INFORMATION SHOWN Block Start

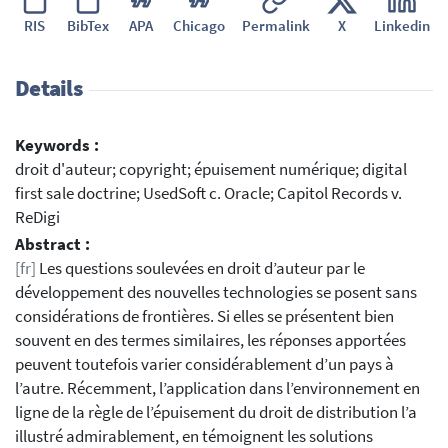
RIS
BibTex
APA
Chicago
Permalink
X
Linkedin
Details
Keywords :
droit d'auteur; copyright; épuisement numérique; digital
first sale doctrine; UsedSoft c. Oracle; Capitol Records v.
ReDigi
Abstract :
[fr]
Les questions soulevées en droit d’auteur par le
développement des nouvelles technologies se posent sans
considérations de frontières. Si elles se présentent bien
souvent en des termes similaires, les réponses apportées
peuvent toutefois varier considérablement d’un pays à
l’autre. Récemment, l’application dans l’environnement en
ligne de la règle de l’épuisement du droit de distribution l’a
illustré admirablement, en témoignent les solutions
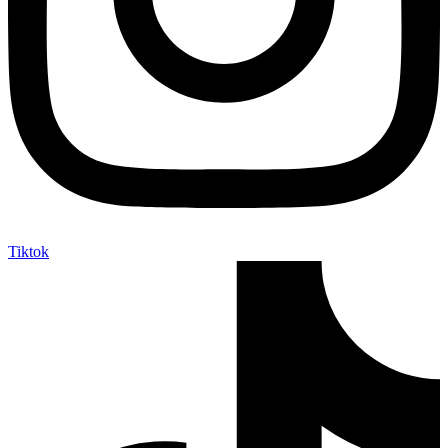
Tiktok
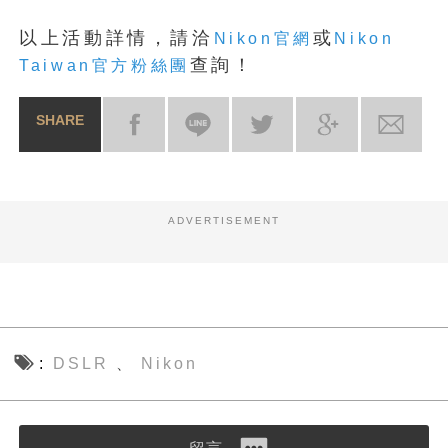
以上活動詳情，請洽
或
Nikon官網
Nikon
查詢！
Taiwan官方粉絲團
SHARE
ADVERTISEMENT
DSLR
Nikon
、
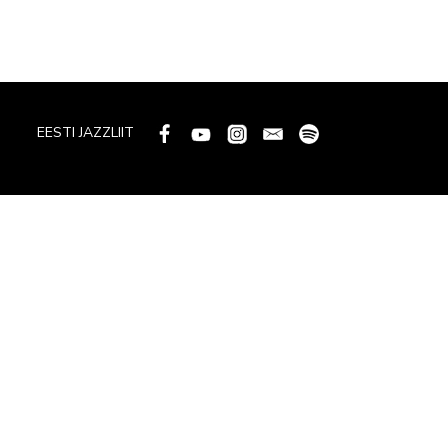
EESTI JAZZLIIT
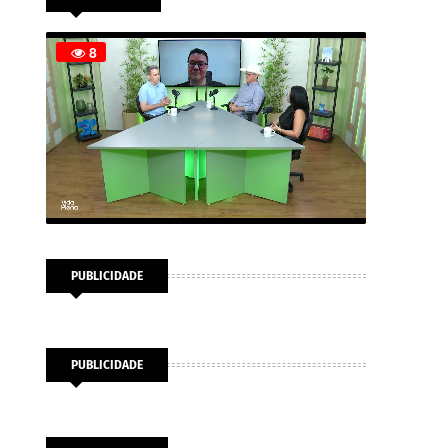
PUBLICIDADE
PUBLICIDADE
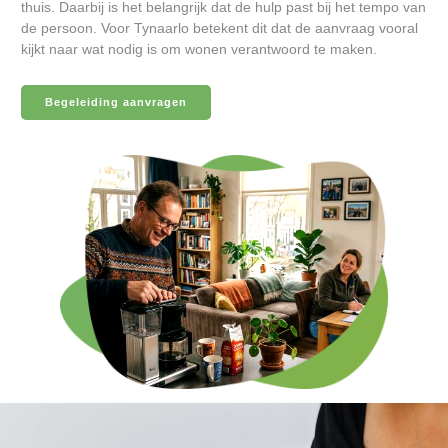
thuis. Daarbij is het belangrijk dat de hulp past bij het tempo van
de persoon. Voor Tynaarlo betekent dit dat de aanvraag vooral
kijkt naar wat nodig is om wonen verantwoord te maken.
Begeleiding aanvragen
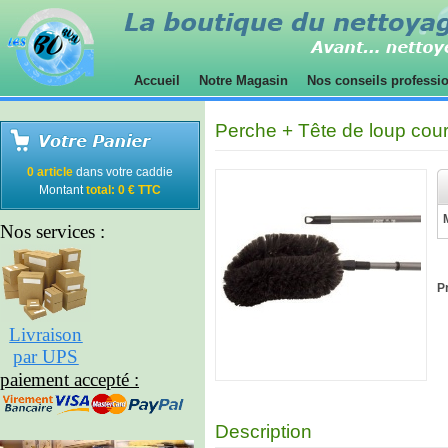
Accueil
Notre Magasin
Nos conseils professi
Perche + Tête de loup cou
0 article
dans votre caddie
Montant
total: 0 € TTC
Nos services :
Pr
Livraison
par UPS
paiement accepté :
Description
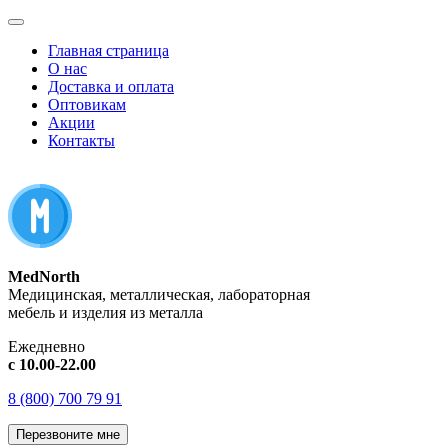
Главная страница
О нас
Доставка и оплата
Оптовикам
Акции
Контакты
MedNorth
Медицинская, металлическая, лабораторная
мебель и изделия из металла
Ежедневно
с 10.00-22.00
8 (800) 700 79 91
Перезвоните мне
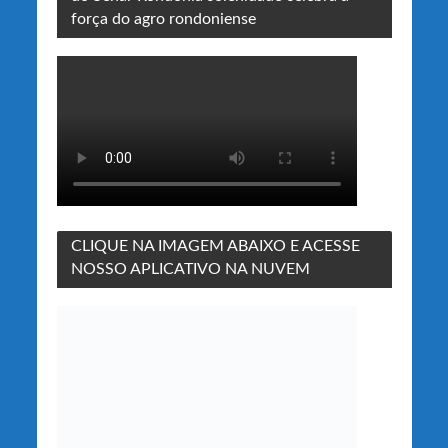
força do agro rondoniense
CLIQUE NA IMAGEM ABAIXO E ACESSE
NOSSO APLICATIVO NA NUVEM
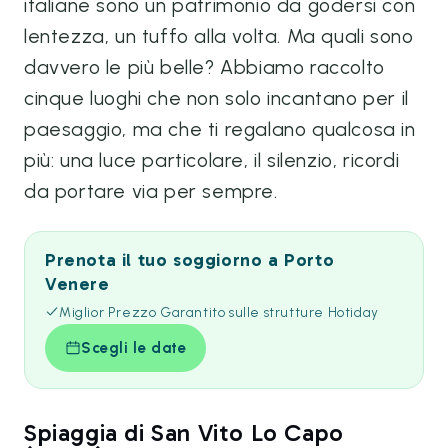
italiane sono un patrimonio da godersi con
lentezza, un tuffo alla volta. Ma quali sono
davvero le più belle? Abbiamo raccolto
cinque luoghi che non solo incantano per il
paesaggio, ma che ti regalano qualcosa in
più: una luce particolare, il silenzio, ricordi
da portare via per sempre.
Prenota il tuo soggiorno a Porto
Venere
Miglior Prezzo Garantito sulle strutture Hotiday
Scegli le date
Spiaggia di San Vito Lo Capo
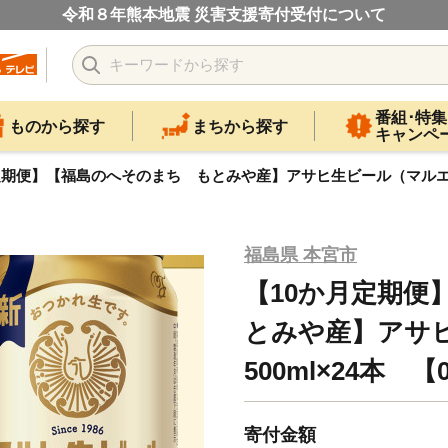
令和８年熊本地震 災害支援寄付受付について
番組･特集
ものから探す
まちから探す
キャンペ
定期便】【福島のへそのまち もとみや産】アサヒ生ビール（マルエフ）500
福島県 本宮市
【10か月定期便
とみや産】アサ
500ml×24本 【0
寄付金額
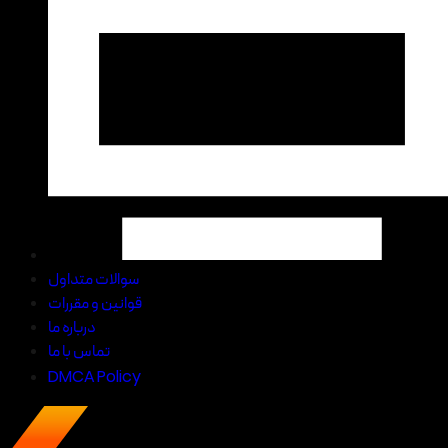
سوالات متداول
قوانین و مقررات
درباره ما
تماس با ما
DMCA Policy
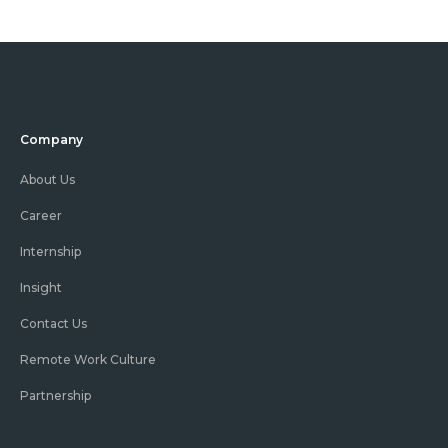
Company
About Us
Career
Internship
Insight
Contact Us
Remote Work Culture
Partnership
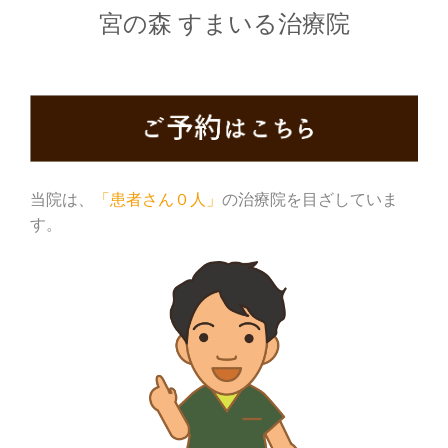
宮の森 すまいる治療院
当院は、
「患者さん０人」
の治療院を目ざしていま
す。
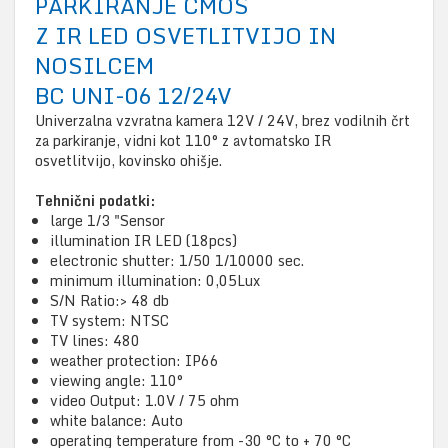
PARKIRANJE CMOS
Z IR LED OSVETLITVIJO IN
NOSILCEM
BC UNI-06 12/24V
Univerzalna vzvratna kamera 12V / 24V, brez vodilnih črt
za parkiranje, vidni kot 110° z avtomatsko IR
osvetlitvijo, kovinsko ohišje.
Tehnični podatki:
large 1/3 "Sensor
illumination IR LED (18pcs)
electronic shutter: 1/50 1/10000 sec.
minimum illumination: 0,05Lux
S/N Ratio:> 48 db
TV system: NTSC
TV lines: 480
weather protection: IP66
viewing angle: 110°
video Output: 1.0V / 75 ohm
white balance: Auto
operating temperature from -30 °C to + 70 °C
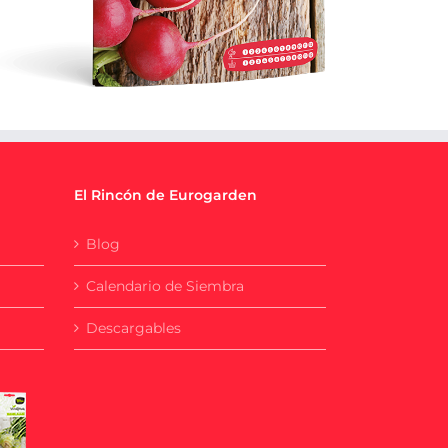
El Rincón de Eurogarden
Blog
Calendario de Siembra
Descargables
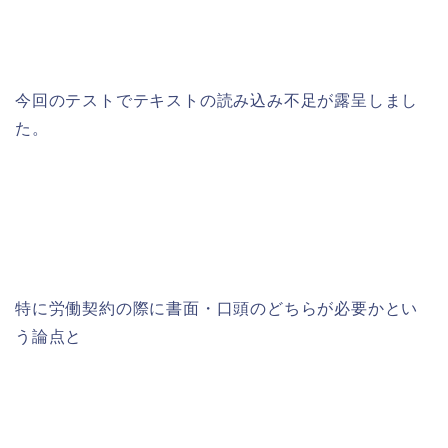
今回のテストでテキストの読み込み不足が露呈しまし
た。
特に労働契約の際に書面・口頭のどちらが必要かとい
う論点と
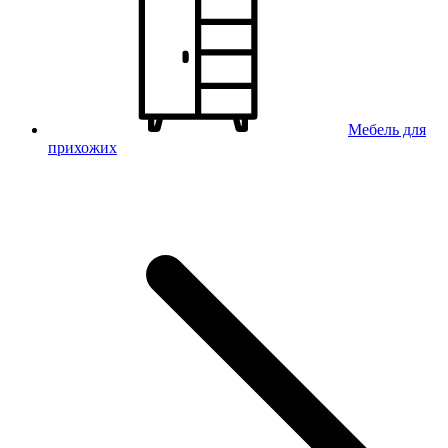
Мебель для
прихожих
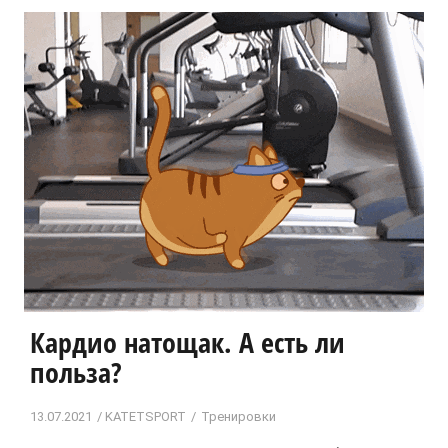
Кардио натощак. А есть ли
польза?
13.07.2021
KATETSPORT
Тренировки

INFORMATION SHOWN Block End

[TASK DIRECTIONS] Based on the entries above, please count how many lines contain the string "droit", and reply with the figure only.

[RESPONSE BOX] 3